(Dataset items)
___

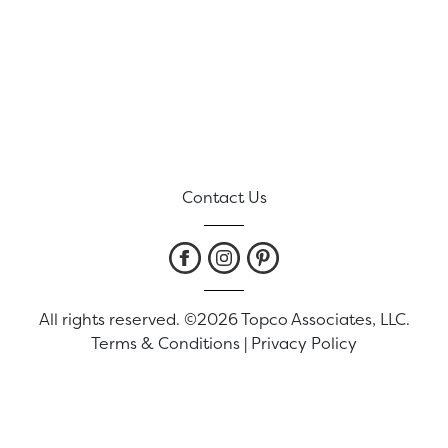
Contact Us
All rights reserved. ©2026 Topco Associates, LLC.
Terms & Conditions
|
Privacy Policy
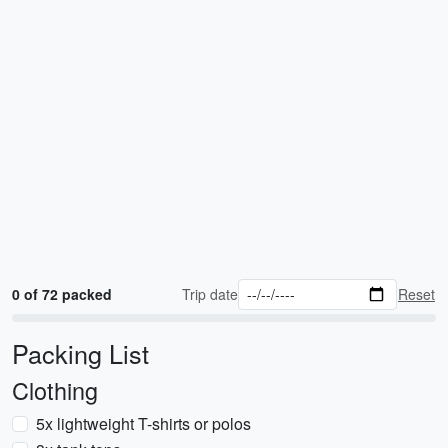
0 of 72 packed
Trip date
Reset
Packing List
Clothing
5x lightweight T-shirts or polos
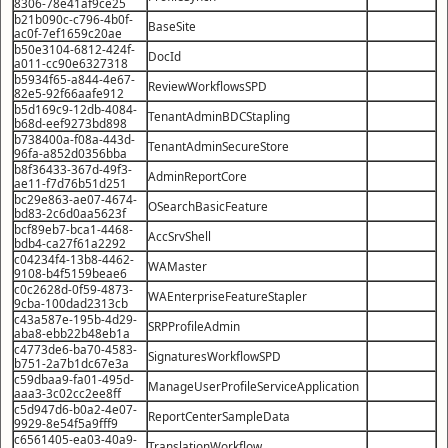
8306-78e41af9ce25
b21b090c-c796-4b0f-
BaseSite
ac0f-7ef1659c20ae
b50e3104-6812-424f-
DocId
a011-cc90e6327318
b5934f65-a844-4e67-
ReviewWorkflowsSPD
82e5-92f66aafe912
b5d169c9-12db-4084-
TenantAdminBDCStapling
b68d-eef9273bd898
b738400a-f08a-443d-
TenantAdminSecureStore
96fa-a852d0356bba
b8f36433-367d-49f3-
AdminReportCore
ae11-f7d76b51d251
bc29e863-ae07-4674-
OSearchBasicFeature
bd83-2c6d0aa5623f
bcf89eb7-bca1-4468-
AccSrvShell
bdb4-ca27f61a2292
c04234f4-13b8-4462-
WAMaster
9108-b4f5159beae6
c0c2628d-0f59-4873-
WAEnterpriseFeatureStapler
9cba-100dad2313cb
c43a587e-195b-4d29-
SRPProfileAdmin
aba8-ebb22b48eb1a
c4773de6-ba70-4583-
SignaturesWorkflowSPD
b751-2a7b1dc67e3a
c59dbaa9-fa01-495d-
ManageUserProfileServiceApplication
aaa3-3c02cc2ee8ff
c5d947d6-b0a2-4e07-
ReportCenterSampleData
9929-8e54f5a9fff9
c6561405-ea03-40a9-
TranslationWorkflow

___

Leave the pictures aside and output each entry exactly as it stands.

RESPONSE TO THIS EXERCISE —
Contact Us
All rights reserved. ©2026 Topco Associates, LLC.
Terms & Conditions
|
Privacy Policy
0 of 72 packed
Trip date
Reset
Packing List
Clothing
5x lightweight T-shirts or polos
8306-78e41af9ce25
b21b090c-c796-4b0f-
BaseSite
ac0f-7ef1659c20ae
b50e3104-6812-424f-
DocId
a011-cc90e6327318
b5934f65-a844-4e67-
ReviewWorkflowsSPD
82e5-92f66aafe912
b5d169c9-12db-4084-
TenantAdminBDCStapling
b68d-eef9273bd898
b738400a-f08a-443d-
TenantAdminSecureStore
96fa-a852d0356bba
b8f36433-367d-49f3-
AdminReportCore
ae11-f7d76b51d251
bc29e863-ae07-4674-
OSearchBasicFeature
bd83-2c6d0aa5623f
bcf89eb7-bca1-4468-
AccSrvShell
bdb4-ca27f61a2292
c04234f4-13b8-4462-
WAMaster
9108-b4f5159beae6
c0c2628d-0f59-4873-
WAEnterpriseFeatureStapler
9cba-100dad2313cb
c43a587e-195b-4d29-
SRPProfileAdmin
aba8-ebb22b48eb1a
c4773de6-ba70-4583-
SignaturesWorkflowSPD
b751-2a7b1dc67e3a
c59dbaa9-fa01-495d-
ManageUserProfileServiceApplication
aaa3-3c02cc2ee8ff
c5d947d6-b0a2-4e07-
ReportCenterSampleData
9929-8e54f5a9fff9
c6561405-ea03-40a9-
TranslationWorkflow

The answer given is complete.